We help undergraduate students with financial needs in Massachusetts. ScholarJet partners with companies in Massachusetts who are looking to nurture, invest in and build a diverse talent pipeline.
How do you think ScholarJet is going to disrupt the market? What are the main differentiators between you and your competitors?
We think that our competitors are other platforms that employers leverage to recruit diverse candidates. Job boards and campus career fairs allow companies to connect directly with students. And scholarship management services like Scholarship America, WizeHive, ISTS and scholarship listing services offer essay-based scholarships which companies can use to identify promising candidates. However, because diversity and inclusion are starting to become more prevalence. Companies are starting to form strategies, but some are just not as effective as they claim to be. The nature of our work target students from low-income backgrounds. Therefore, the applicants are socioeconomically diverse as well as ethnically diverse.
Our advantage is (1) that we help students to showcase their talents, which helps companies better judge potential, and (2) that our scholarships are delivered to students with financial need - a demographic with a high concentration of talented, minority students. ScholarJet helps companies address diversity while providing them with qualified talents they might otherwise not have been exposed to.
As we create more action-based scholarships, we’ll also have more data to identify, for example, the skill sets that best correlate to success in the workplace, which will, in turn, optimize the matching process between students and companies.
We are disrupting the market by bridging the gap between company growth capital and human capital from underserved populations.
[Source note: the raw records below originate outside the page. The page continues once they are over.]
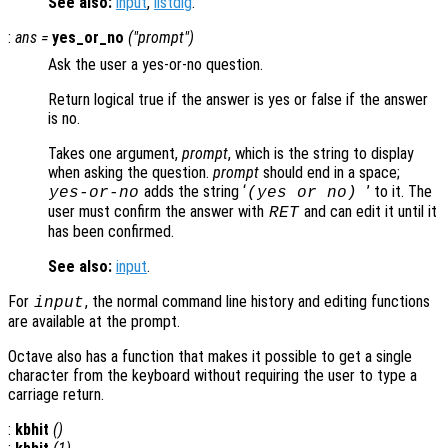
See also:
input
,
listdlg
.
:
ans
=
yes_or_no
("
prompt
")
Ask the user a yes-or-no question.
Return logical true if the answer is yes or false if the answer
is no.
Takes one argument,
prompt
, which is the string to display
when asking the question.
prompt
should end in a space;
adds the string ‘
’ to it. The
yes-or-no
(yes or no)
user must confirm the answer with
and can edit it until it
RET
has been confirmed.
See also:
input
.
For
, the normal command line history and editing functions
input
are available at the prompt.
Octave also has a function that makes it possible to get a single
character from the keyboard without requiring the user to type a
carriage return.
:
kbhit
()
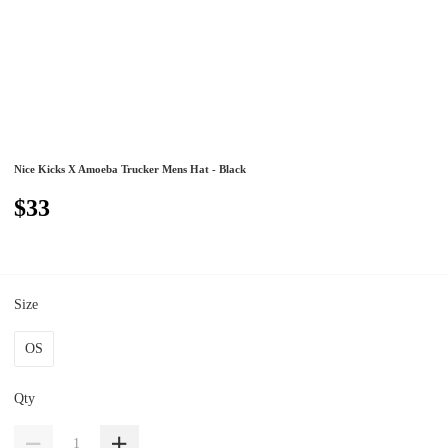
Nice Kicks X Amoeba Trucker Mens Hat - Black
$33
Size
OS
Qty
Who are your main investors?
We are raising a $250k round of convertible notes. Currently, there are 2 investors looking to lead the round, 7 looking to participate, 2 soft-circled for $20,000 thus far. ScholarJet successfully pitched to Boston Harbor Angels (In Due Diligence), Beacon Angels (In Due Diligence), and Walnut Ventures (In Due Diligence). Also, receiving interest from TiE Angels. Previously we have bootstrapped by winning over $50,000 in pitch competitions and recently received $30,000 grant from Priscilla Chan Stride Service Program (Chan Zuckerberg Initiative).
Why did you decide to start your business in Boston? How long has your company been around?
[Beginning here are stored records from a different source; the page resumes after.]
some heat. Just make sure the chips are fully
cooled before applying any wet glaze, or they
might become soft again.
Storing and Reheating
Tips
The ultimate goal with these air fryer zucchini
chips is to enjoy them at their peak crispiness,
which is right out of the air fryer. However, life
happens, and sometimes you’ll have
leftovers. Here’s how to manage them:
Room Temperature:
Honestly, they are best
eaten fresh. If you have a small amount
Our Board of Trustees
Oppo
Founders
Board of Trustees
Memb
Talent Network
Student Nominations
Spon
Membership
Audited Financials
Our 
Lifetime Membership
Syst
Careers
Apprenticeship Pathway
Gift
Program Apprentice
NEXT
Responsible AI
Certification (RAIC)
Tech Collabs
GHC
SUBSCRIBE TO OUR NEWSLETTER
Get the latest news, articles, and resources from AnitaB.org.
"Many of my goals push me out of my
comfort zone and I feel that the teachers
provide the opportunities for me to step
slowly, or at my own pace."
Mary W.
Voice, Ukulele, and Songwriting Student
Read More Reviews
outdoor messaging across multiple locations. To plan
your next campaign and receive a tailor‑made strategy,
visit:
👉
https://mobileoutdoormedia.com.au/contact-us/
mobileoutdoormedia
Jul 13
Boston is the hub of education with limitless resources to support the growth of edtech companies. There are over 100 colleges and universities right at our door and it is a community that I think is truly committed to investing in diversity in the workplace and career development.
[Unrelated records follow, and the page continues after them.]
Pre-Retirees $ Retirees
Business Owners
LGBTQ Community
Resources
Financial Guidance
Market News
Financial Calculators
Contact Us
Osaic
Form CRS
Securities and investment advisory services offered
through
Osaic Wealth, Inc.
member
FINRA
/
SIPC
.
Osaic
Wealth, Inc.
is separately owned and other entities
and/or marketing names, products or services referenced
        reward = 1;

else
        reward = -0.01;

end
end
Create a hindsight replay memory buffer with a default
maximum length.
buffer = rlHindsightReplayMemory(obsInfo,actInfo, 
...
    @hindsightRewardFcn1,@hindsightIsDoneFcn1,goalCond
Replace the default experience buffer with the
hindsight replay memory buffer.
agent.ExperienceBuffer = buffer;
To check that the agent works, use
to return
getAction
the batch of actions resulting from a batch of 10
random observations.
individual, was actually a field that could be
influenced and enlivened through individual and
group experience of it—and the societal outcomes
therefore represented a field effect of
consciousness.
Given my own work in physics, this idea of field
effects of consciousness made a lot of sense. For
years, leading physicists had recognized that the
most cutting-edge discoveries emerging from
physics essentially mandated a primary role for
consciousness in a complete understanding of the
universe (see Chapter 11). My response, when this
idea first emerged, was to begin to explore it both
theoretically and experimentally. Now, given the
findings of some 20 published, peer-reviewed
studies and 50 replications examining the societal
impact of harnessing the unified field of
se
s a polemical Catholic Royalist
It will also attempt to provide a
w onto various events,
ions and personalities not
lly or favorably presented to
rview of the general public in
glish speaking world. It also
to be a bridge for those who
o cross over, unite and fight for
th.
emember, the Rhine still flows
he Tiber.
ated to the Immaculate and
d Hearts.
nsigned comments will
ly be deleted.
The company has been around for over 2.5 years starting when the founding team was in college during their 3rd year.
What resources in the startup community have contributed to the success of ScholarJet?
- • Venture Accelerators: MassChallenge Finalist 2017, IDEA Venture Accelerator, Smarter In The City.
- • Pitch Competitions: LISC City Wide Pitch Contest ($10K), VietChallenge Global Competition ($20K), IDEA Gap Funding ($20K), USPAACC ($8K).
- • Organizations: Roxbury Innovation Center, Startup Coalition, Pledge 1% Boston, Cambridge Innovation Center, WeWork, Northeastern Sherman Center, SheStarts.
How do you use StartHub professionally?
StartHub is a collection and list of all relevant organizations and resources for entrepreneurs! Finally, someone is doing this. We needed it years ago.
What are the next steps for ScholarJet?
We plan to finish this round of funding by the end of June, hire a few key roles (marketing, software dev, and sales) and then grow across Massachusetts.
After this June, we will have successfully given away $22,500 in scholarships and impacted over 150 students.
What is the most important thing our readers should know about ScholarJet?
The ScholarJet team is a group of dynamic, life-long learners who are open-minded to new possibilities and frankly, a bit naive when it comes to the potential we see with where our company will take us.
Our goal is to bring innovative companies, hard-working, passionate students, and agile communities closer together and we are handcuffed to our mission to help create a better future by helping those who will be directly responsible for it.